Tuesday, 24 February 2015 23:39

The city was built on a grid system which runs north to south from 9th-45th street , then east to west from 50th – 90th street. The city is easy to discover on foot, by bicycle or taxi. The Ayerawaddy River is to the West,and the airport is approximately 1 hour south of the city centre. Unlike Yangon, Mandalay has very few defined neighbourhoods so it is the individual streets that bring character to the city. Here are some of the best streets which the locals tend to head for.

 

73rd Street
This street starts from the south gate of Mandalay Palace, crosses over its Mingala Bridge, and runs straight to the south gate of Mandalay University, the second oldest university in the country and the largest university in Upper Myanmar. The street is full of grocery, computer and fashion shops, including the famous Sun stationery store, Kyounehaw store and the very popular Ocean Supercentre. It is also runs past GEC hospital and the University of Medicine, which was founded in 1954 and moved to its present site in 1955.

 

78th Street
This is the main street in Mandalay, running from the southern edge of Mandalay Palace to the Yangon Mandalay Express Way. The street links to the main transport hubs of the city – the Mandalay Railway station, which is the terminus for the main line from Yangon, and the starting point of branch lines to Upper Myanmar, and Chan Mya Shwe Pyi Bus Terminal in Pyi Gyee Tagon Township. It is also the main shopping street, full of the latest fashion, mobile and computer shops, and home to Diamond Plaza and Yadanarbon Market, which has over 1,500 shops inside plus the Skywalk Shopping Mall that has over 1,000 stores. The famous Myint Myint Khin Htoe Montshop is also here selling their delicious htoe mont and biscuits. Also worth a visit is the Yadana Pura Museum.

 

80th Street
80th street runs along the western side of the Mandalay Palace moat and ends at 44th street. At the start of 80th street is the Mandalay Beer Factory, which, in 1859, was a cannon factory established by the last Crown Prince Ka Naung before the British changed it to a beer factory in 1886. As the road passes the moat, there are some great restaurants situated along it including Golden Duck, Shwe Be and Ko’s Kitchen Restaurant.  Also along the road is the Father Laphon School which was set up by one the first Catholic missionaries in Mandalay, and the Yunnanese Buddhist Temple and Association on the corner of 28th street.   The Eyes, Ear, Nose & Throat Hospital can be found on this street between 24th & 25th street.

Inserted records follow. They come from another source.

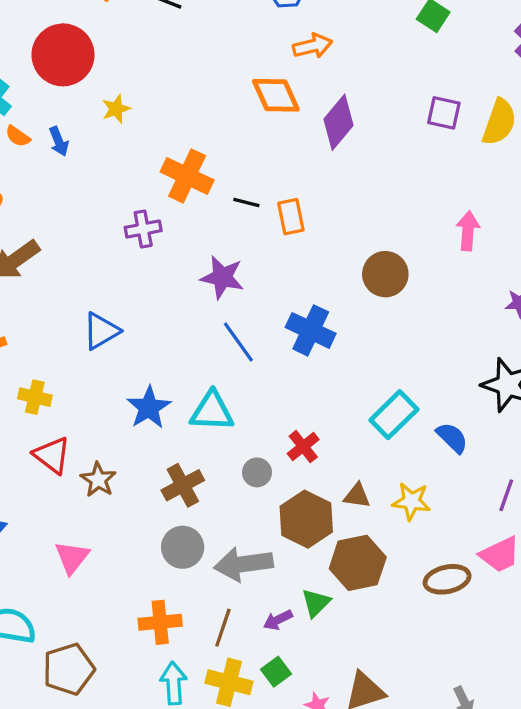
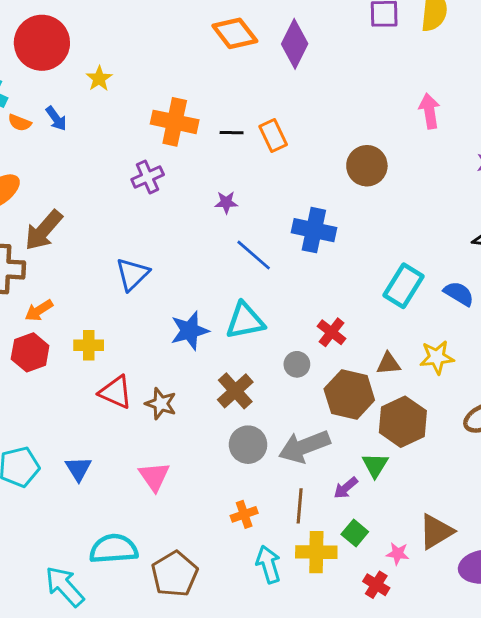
purple star: (222, 277) -> (226, 202), size x0.6
blue star: (149, 408) -> (190, 331), turned 30
orange cross: (160, 622) -> (244, 514), size x0.7

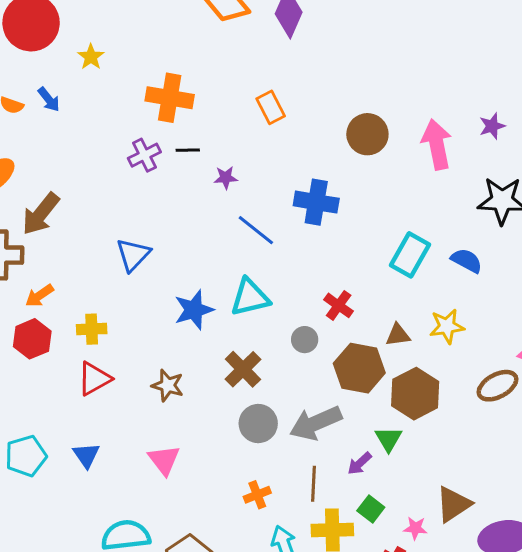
pink arrow: (429, 111) -> (437, 144), moved, size x1.4
black line: (232, 133) -> (188, 150), moved
red triangle: (116, 392) -> (94, 379), moved, turned -51

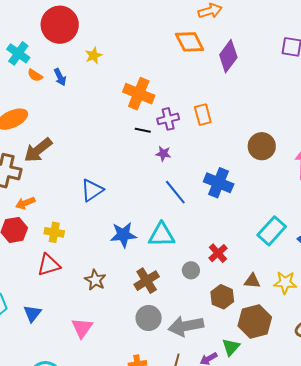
purple cross: (144, 155) -> (168, 119), moved
brown hexagon: (359, 368) -> (222, 297), size x0.7

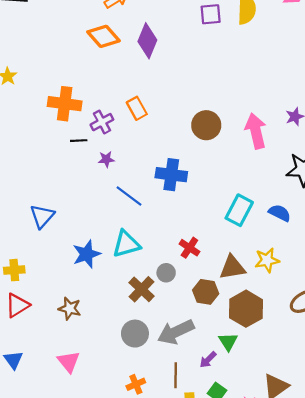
brown cross: (147, 281) -> (141, 289), moved
brown triangle: (252, 281) -> (232, 267), size x1.5

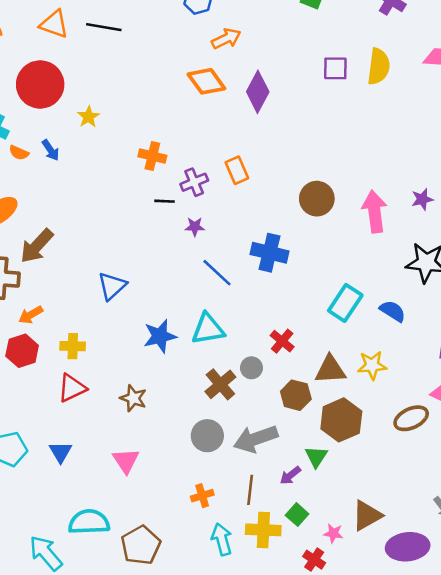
orange cross: (65, 104) -> (152, 156), size x0.7

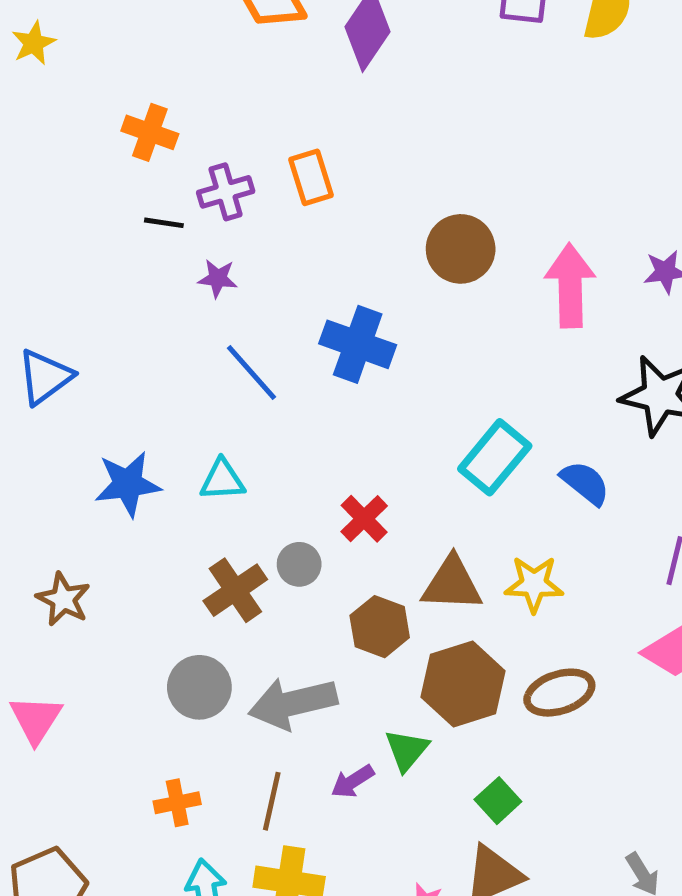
cyan triangle: (208, 329) -> (222, 480), size x0.7
brown ellipse: (411, 418) -> (559, 693), moved
green square: (297, 515) -> (498, 801), moved

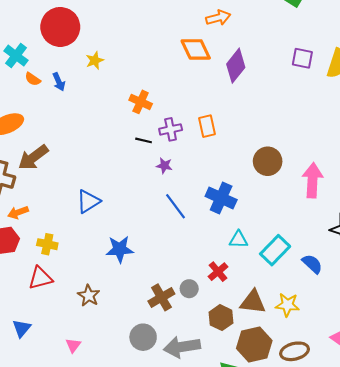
cyan triangle: (222, 480) -> (238, 240), moved
pink triangle: (36, 719) -> (73, 345), size x0.7

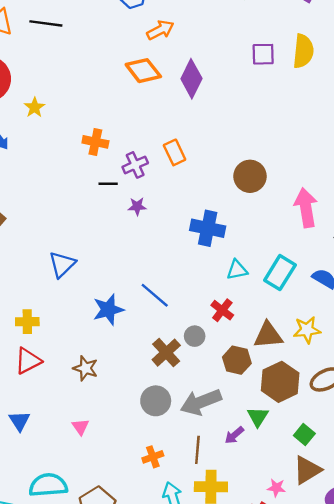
pink arrow: (312, 180) -> (306, 208), moved
blue line: (175, 206) -> (155, 295), moved

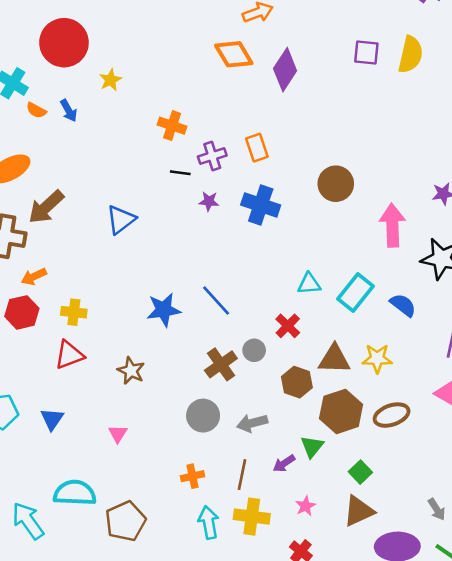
blue cross: (208, 228) -> (261, 205), moved
blue triangle: (62, 264) -> (121, 219), moved
gray arrow: (201, 402) -> (252, 423), size x0.7
pink star: (276, 488) -> (306, 506), moved, turned 30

For shopping, there are many fruit stalls between 29th & 33rd street, grocery shops and winter clothes shops around 35th street, and Fuji Shopping Centre on 30th street.

 

84th Street
This street starts at 22nd street, where Mandalay’s famous Lashio Lay Shan restaurant is, and ends near the west gate of the Mahamuni Temple that has a Budhha image which is, according to legend, the exact likeness of the Mahamuni.  84th street runs through the heart of the city’s commercial area; running past Zegyo Market, the oldest and largest market, and the night market which suddenly appears between 27th and 29th street every evening. The road also flows past the famous clock tower which was built in 1903 to commemorate the diamond jubilee of Queen Victoria.

 

62nd Street
Running north to south along the eastern side of Mandalay Palace, the street starts at the Kuthodaw Pagoda and runs through 5 townships of Mandalay, until it finally ends at 78th street. Many factories and mills line parts of the road, especially when it nears the Industrial Zone at Thin Pun Kone Junction in Pyi Gyee Ta Kon township. Many educational and religious establishments are on this street including the Sagaing Education College, Study of Pitakas University, North Salin Monestry, Lae Kaing Monastery, South Salin Monastery, the University of Education, and the Nursing University. For fun, 62nd street also has the San Pya Cinema, Manaw Yamann Garden and many restaurants and BBQ places.